§ Data:
= = = = = = =
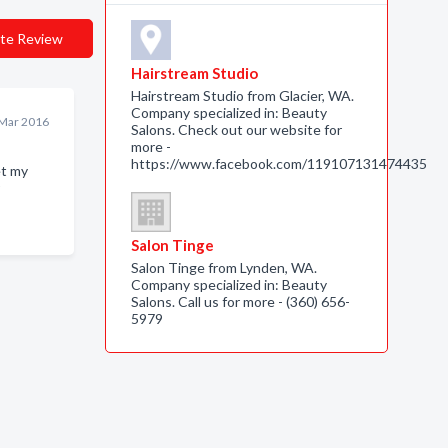
te Review
Hairstream Studio
Hairstream Studio from Glacier, WA.
Company specialized in: Beauty
Mar 2016
Salons. Check out our website for
more -
https://www.facebook.com/119107131474435
et my
Salon Tinge
Salon Tinge from Lynden, WA.
Company specialized in: Beauty
Salons. Call us for more - (360) 656-
5979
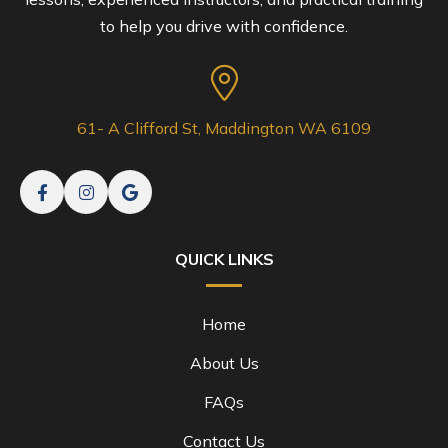
to help you drive with confidence.
61- A Clifford St, Maddington WA 6109
QUICK LINKS
Home
About Us
FAQs
Contact Us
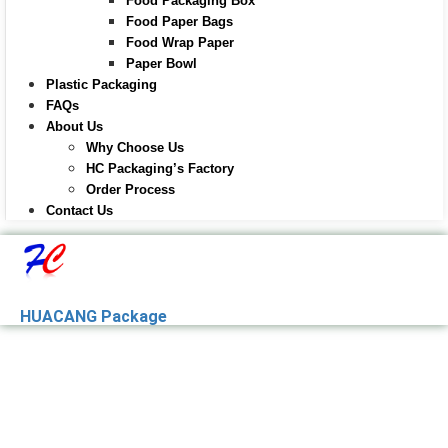
Food Packaging Box
Food Paper Bags
Food Wrap Paper
Paper Bowl
Plastic Packaging
FAQs
About Us
Why Choose Us
HC Packaging’s Factory
Order Process
Contact Us
HUACANG Package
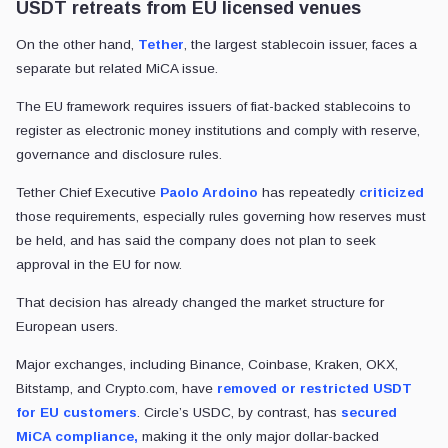
USDT retreats from EU licensed venues
On the other hand,
Tether
, the largest stablecoin issuer, faces a
separate but related MiCA issue.
The EU framework requires issuers of fiat-backed stablecoins to
register as electronic money institutions and comply with reserve,
governance and disclosure rules.
Tether Chief Executive
Paolo Ardoino
has repeatedly
criticized
those requirements, especially rules governing how reserves must
be held, and has said the company does not plan to seek
approval in the EU for now.
That decision has already changed the market structure for
European users.
Major exchanges, including Binance, Coinbase, Kraken, OKX,
Bitstamp, and Crypto.com, have
removed or restricted USDT
for EU customers
. Circle’s USDC, by contrast, has
secured
MiCA compliance,
making it the only major dollar-backed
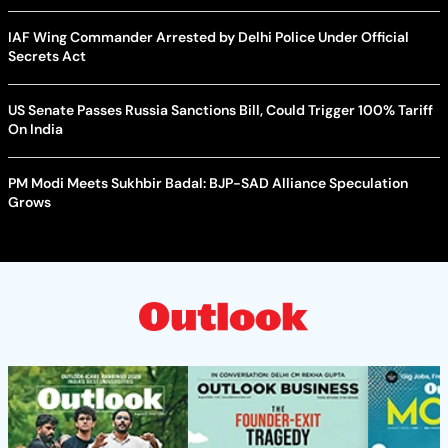
IAF Wing Commander Arrested by Delhi Police Under Official
Secrets Act
US Senate Passes Russia Sanctions Bill, Could Trigger 100% Tariff
On India
PM Modi Meets Sukhbir Badal: BJP-SAD Alliance Speculation
Grows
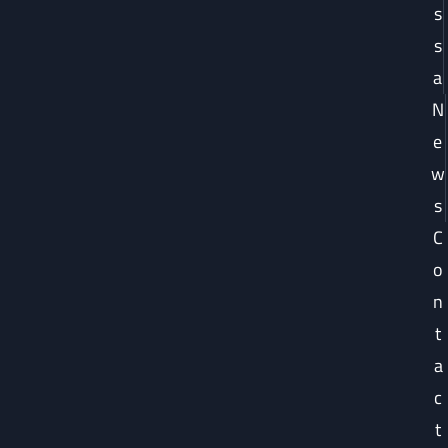
s
s
a
N
e
w
s
C
o
n
t
a
c
t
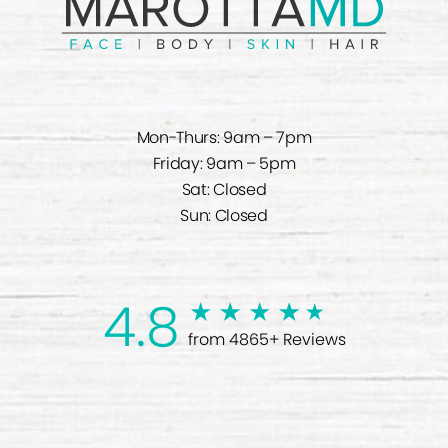
Mon-Thurs: 9am – 7pm
Friday: 9am – 5pm
Sat: Closed
Sun: Closed
4.8
from 4865+ Reviews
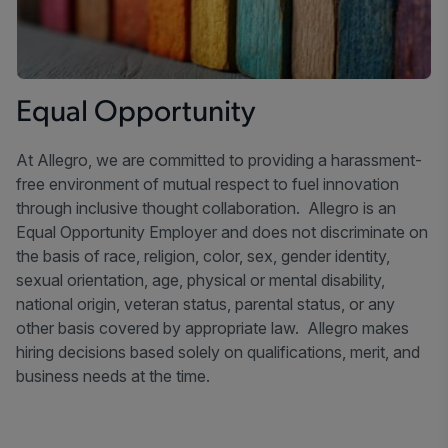
Equal Opportunity
At Allegro, we are committed to providing a harassment-
free environment of mutual respect to fuel innovation
through inclusive thought collaboration. Allegro is an
Equal Opportunity Employer and does not discriminate on
the basis of race, religion, color, sex, gender identity,
sexual orientation, age, physical or mental disability,
national origin, veteran status, parental status, or any
other basis covered by appropriate law. Allegro makes
hiring decisions based solely on qualifications, merit, and
business needs at the time.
= = = = = = =
§ Assignment: Retype the listing exactly. Leave out its pictures.

§ Answer to this task:
te Review
Hairstream Studio
Hairstream Studio from Glacier, WA.
Company specialized in: Beauty
Mar 2016
Salons. Check out our website for
more -
https://www.facebook.com/119107131474435
et my
Salon Tinge
Salon Tinge from Lynden, WA.
Company specialized in: Beauty
Salons. Call us for more - (360) 656-
5979
to help you drive with confidence.
61- A Clifford St, Maddington WA 6109
QUICK LINKS
Home
About Us
FAQs
Contact Us
Food Packaging Box
Food Paper Bags
Food Wrap Paper
Paper Bowl
Plastic Packaging
FAQs
About Us
Why Choose Us
HC Packaging’s Factory
Order Process
Contact Us
HUACANG Package
USDT retreats from EU licensed venues
On the other hand,
Tether
, the largest stablecoin issuer, faces a
separate but related MiCA issue.
The EU framework requires issuers of fiat-backed stablecoins to
register as electronic money institutions and comply with reserve,
governance and disclosure rules.
Tether Chief Executive
Paolo Ardoino
has repeatedly
criticized
those requirements, especially rules governing how reserves must
be held, and has said the company does not plan to seek
approval in the EU for now.
That decision has already changed the market structure for
European users.
Major exchanges, including Binance, Coinbase, Kraken, OKX,
Bitstamp, and Crypto.com, have
removed or restricted USDT
for EU customers
. Circle’s USDC, by contrast, has
secured
MiCA compliance,
making it the only major dollar-backed
IAF Wing Commander Arrested by Delhi Police Under Official
Secrets Act
US Senate Passes Russia Sanctions Bill, Could Trigger 100% Tariff
On India
PM Modi Meets Sukhbir Badal: BJP-SAD Alliance Speculation
Grows
s
s
a
N
e
w
s
C
o
n
t
a
c
t
Mon-Thurs: 9am – 7pm
Friday: 9am – 5pm
Sat: Closed
Sun: Closed
4.8
from 4865+ Reviews
Equal Opportunity
At Allegro, we are committed to providing a harassment-
free environment of mutual respect to fuel innovation
through inclusive thought collaboration. Allegro is an
Equal Opportunity Employer and does not discriminate on
the basis of race, religion, color, sex, gender identity,
sexual orientation, age, physical or mental disability,
national origin, veteran status, parental status, or any
other basis covered by appropriate law. Allegro makes
hiring decisions based solely on qualifications, merit, and
business needs at the time.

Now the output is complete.